How Do We Protect Our Growing Base of Information for All Time?
Is it ever ok to let information die?
In the past, a group’s stories, legends, history, and religious beliefs were passed from generation to generation by word of mouth or documented in drawings or written languages of the day.
That’s because from the earliest times, the human race has been prodded by an unwritten mandate to pass the rapidly growing base of knowledge and information from one generation to the next.
Ancient Egyptians, for example, expanded upon the writing systems of previous cultures and developed the hieroglyphic writing system. It evolved over many centuries but it was still in use as recently as 400 AD. That’s when something better – the Greek alphabet – came along and was embraced by the intelligentsia.
Within 100 years hieroglyphic symbols were no longer decipherable. The messages in those beautifully painted and carved symbols were locked away, seemingly forever, until the Rosetta Stone was uncovered in 1799. Fortunately, the messaging in that stone was written in two languages, Egyptian and Greek, allowing for translation of the Egyptian hieroglyphic portion and providing the key to translate other hieroglyphic texts.
That was a close call – a language and a valuable historical accounting of the world that was almost lost forever. Could that happen again? Could a writing or a data storage system become not only obsolete, but completely undecipherable over the course of five to ten generations? After all, new and better technology is always on the horizon, like the Greek alphabet and cloud storage.
If you think that can never happen, think again. It’s happening all the time.
We’re losing languages left and right. As many as 90% of the world’s languages could be gone by 2100 by some estimates.
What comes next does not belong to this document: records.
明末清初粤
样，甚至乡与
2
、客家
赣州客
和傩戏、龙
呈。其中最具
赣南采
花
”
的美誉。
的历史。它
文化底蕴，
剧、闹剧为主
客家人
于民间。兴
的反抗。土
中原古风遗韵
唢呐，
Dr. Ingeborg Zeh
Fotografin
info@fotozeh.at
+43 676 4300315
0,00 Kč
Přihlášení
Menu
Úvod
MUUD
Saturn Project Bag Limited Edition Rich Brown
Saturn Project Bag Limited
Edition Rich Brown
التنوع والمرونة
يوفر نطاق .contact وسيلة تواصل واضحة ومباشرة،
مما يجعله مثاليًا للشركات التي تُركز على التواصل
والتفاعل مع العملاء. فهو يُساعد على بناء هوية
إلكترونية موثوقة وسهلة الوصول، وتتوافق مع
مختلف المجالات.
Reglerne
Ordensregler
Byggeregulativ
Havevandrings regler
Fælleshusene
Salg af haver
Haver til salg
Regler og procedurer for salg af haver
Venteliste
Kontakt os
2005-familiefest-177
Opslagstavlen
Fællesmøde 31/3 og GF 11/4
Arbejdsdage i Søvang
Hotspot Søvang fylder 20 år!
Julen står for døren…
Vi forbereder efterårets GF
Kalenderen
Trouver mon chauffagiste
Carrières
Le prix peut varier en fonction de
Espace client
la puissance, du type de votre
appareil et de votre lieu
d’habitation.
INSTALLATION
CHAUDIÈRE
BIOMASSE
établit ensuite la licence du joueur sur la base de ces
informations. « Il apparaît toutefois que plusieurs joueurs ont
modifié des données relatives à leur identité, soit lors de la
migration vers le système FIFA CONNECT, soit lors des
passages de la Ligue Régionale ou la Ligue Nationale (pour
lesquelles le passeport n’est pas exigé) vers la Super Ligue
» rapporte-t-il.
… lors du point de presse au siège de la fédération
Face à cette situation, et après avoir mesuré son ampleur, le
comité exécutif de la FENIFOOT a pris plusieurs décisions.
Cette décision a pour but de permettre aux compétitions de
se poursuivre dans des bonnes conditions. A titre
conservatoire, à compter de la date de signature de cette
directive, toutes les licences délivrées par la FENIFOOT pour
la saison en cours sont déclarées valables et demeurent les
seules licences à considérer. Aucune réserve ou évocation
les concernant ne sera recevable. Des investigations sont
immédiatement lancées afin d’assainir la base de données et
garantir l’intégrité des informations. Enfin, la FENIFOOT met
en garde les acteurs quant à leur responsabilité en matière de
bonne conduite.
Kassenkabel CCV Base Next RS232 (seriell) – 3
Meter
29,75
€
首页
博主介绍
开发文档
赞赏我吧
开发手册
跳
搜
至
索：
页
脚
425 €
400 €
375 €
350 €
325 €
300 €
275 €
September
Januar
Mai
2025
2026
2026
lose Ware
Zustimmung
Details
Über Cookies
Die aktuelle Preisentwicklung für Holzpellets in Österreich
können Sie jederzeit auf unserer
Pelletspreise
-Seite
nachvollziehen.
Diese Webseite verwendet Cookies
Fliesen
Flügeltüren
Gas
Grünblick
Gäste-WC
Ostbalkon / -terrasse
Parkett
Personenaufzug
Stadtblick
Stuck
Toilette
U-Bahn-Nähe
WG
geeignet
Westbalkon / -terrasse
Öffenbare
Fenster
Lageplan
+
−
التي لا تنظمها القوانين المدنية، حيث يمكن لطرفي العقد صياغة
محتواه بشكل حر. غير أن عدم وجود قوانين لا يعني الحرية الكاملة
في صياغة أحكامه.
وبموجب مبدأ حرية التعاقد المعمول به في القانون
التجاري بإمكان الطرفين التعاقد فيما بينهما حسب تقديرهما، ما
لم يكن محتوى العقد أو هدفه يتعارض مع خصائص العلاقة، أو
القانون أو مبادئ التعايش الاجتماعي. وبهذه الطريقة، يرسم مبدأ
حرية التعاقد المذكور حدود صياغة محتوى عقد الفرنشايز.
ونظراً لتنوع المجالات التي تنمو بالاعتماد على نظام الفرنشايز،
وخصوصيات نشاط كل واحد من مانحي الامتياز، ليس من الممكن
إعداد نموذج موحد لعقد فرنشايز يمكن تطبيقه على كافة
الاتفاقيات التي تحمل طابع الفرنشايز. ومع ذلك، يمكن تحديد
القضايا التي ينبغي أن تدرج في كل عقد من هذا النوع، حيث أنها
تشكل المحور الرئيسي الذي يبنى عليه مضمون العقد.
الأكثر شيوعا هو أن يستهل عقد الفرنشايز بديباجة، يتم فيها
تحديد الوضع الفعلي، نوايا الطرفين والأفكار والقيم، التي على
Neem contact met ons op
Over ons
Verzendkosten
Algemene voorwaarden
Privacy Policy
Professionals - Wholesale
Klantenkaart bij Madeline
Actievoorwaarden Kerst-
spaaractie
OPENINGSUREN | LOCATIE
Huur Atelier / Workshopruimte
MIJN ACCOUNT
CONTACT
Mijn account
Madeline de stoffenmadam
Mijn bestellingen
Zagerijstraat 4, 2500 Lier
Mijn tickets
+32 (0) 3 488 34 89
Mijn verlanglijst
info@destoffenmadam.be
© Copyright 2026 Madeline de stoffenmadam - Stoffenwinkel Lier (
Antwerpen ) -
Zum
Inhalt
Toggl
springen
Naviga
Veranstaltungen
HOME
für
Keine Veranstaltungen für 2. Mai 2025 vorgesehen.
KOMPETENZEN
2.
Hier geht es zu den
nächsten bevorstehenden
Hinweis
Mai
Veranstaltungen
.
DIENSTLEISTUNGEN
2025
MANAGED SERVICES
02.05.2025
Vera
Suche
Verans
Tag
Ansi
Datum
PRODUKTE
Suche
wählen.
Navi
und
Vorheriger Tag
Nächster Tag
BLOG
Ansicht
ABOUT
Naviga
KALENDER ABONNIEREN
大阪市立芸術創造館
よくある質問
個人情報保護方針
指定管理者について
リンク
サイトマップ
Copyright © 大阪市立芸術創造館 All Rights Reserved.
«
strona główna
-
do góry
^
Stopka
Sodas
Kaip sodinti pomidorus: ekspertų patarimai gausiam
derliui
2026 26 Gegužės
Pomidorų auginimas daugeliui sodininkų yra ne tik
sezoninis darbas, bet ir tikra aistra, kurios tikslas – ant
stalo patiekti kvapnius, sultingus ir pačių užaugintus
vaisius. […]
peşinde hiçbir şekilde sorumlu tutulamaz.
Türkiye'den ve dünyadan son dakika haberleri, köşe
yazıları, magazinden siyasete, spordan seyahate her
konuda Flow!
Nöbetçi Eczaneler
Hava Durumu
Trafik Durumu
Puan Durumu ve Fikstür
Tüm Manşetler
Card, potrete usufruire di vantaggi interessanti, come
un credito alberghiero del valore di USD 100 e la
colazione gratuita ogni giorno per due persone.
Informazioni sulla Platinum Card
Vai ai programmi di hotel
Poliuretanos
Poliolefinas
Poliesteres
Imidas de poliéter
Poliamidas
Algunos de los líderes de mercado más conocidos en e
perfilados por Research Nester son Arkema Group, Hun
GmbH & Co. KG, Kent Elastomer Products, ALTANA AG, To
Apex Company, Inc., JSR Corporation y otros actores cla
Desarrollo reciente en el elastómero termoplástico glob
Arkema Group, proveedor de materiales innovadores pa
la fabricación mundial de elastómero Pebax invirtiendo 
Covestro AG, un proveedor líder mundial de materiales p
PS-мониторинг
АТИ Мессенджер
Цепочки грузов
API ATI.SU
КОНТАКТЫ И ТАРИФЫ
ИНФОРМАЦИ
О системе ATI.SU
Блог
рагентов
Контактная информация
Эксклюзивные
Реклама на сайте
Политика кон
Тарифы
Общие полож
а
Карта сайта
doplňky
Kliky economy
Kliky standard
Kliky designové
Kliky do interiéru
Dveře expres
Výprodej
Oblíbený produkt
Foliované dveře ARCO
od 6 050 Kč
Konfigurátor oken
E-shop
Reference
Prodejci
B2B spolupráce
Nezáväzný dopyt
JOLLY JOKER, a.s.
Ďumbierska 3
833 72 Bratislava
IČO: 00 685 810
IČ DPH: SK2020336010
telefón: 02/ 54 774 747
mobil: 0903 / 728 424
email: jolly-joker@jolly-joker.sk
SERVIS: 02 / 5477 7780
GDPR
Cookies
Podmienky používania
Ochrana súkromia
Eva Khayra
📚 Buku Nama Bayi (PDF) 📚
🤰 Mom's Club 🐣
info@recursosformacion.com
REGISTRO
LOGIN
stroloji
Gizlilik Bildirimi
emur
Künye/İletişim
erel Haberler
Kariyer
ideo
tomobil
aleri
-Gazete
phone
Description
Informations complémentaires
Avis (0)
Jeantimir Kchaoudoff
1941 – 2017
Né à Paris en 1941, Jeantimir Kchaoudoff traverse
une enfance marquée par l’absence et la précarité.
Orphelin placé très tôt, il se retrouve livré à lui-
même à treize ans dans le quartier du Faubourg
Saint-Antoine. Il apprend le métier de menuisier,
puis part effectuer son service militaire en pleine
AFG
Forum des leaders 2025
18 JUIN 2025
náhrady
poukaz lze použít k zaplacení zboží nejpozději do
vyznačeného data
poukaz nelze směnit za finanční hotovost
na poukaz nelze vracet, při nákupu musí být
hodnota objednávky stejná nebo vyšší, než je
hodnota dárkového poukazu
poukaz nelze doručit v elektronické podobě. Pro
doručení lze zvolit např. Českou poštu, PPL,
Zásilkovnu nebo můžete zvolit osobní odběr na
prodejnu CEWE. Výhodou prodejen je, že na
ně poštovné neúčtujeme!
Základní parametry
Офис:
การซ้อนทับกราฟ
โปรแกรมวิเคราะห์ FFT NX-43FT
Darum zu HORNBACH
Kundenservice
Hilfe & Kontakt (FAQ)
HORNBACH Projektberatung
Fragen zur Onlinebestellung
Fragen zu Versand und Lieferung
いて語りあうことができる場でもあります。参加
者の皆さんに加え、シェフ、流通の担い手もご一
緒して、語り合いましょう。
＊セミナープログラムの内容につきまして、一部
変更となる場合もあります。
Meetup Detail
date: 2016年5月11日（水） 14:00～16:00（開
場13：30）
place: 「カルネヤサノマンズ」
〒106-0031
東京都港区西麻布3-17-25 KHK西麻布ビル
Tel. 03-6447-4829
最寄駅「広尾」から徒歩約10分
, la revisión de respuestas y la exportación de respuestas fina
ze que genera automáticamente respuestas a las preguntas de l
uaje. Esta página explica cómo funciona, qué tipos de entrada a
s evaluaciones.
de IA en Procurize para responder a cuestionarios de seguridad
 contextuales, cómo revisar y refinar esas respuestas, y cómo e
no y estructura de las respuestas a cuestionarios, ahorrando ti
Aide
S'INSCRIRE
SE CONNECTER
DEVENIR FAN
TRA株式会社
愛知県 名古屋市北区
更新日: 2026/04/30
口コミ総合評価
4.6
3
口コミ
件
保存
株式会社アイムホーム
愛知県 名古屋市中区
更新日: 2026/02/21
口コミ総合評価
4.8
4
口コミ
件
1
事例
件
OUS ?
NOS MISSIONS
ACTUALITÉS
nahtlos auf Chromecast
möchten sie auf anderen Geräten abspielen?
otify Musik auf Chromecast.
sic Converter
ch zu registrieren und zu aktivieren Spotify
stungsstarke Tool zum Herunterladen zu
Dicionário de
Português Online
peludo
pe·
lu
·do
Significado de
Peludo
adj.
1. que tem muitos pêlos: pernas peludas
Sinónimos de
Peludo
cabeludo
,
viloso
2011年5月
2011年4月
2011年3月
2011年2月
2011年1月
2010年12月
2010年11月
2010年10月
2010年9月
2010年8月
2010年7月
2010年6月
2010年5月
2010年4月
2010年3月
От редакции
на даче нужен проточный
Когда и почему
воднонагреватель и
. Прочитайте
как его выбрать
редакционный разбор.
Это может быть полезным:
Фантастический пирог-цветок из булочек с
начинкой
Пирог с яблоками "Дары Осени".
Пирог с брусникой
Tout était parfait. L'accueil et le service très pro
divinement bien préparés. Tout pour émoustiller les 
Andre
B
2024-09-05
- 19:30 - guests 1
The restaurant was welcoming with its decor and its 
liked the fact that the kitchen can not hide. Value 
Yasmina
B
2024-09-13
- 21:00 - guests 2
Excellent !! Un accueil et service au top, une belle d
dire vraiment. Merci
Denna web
And along with them, goes valuable insights into past cultures and communities, all critical pieces for understanding the human race as it exists today.
If we look at the bigger picture, any circa 1820 book that has survived fire, flood and careless destruction is readable today. Sure, life was simpler in 1820 and books were the primary repository of information. We still have the ability to read the information in those books.
But, think about all that’s happened since then, though, beginning with phonograph records developed later that same century to capture and store sound. Now imagine an archeologist 200 years in the future unearthing a floppy disk, cassette tape, or video on a CD. Will any of that data be recoverable?
Even today, you’d be hard-pressed to find a computer with a drive for a floppy disk. In fact, it’s doubtful that any of today’s reader devices will still exist even 50 years from now, let alone in 200 years.
One of the ideas behind cloud computing was to free users from the ever-changing nature of storage devices by using remote storage in server farms far, far away. Is our data safe and recoverable in the cloud for all eternity? Keep in mind, data centers require ongoing power and ongoing attention. What if something goes wrong? Even redundant systems aren’t foolproof.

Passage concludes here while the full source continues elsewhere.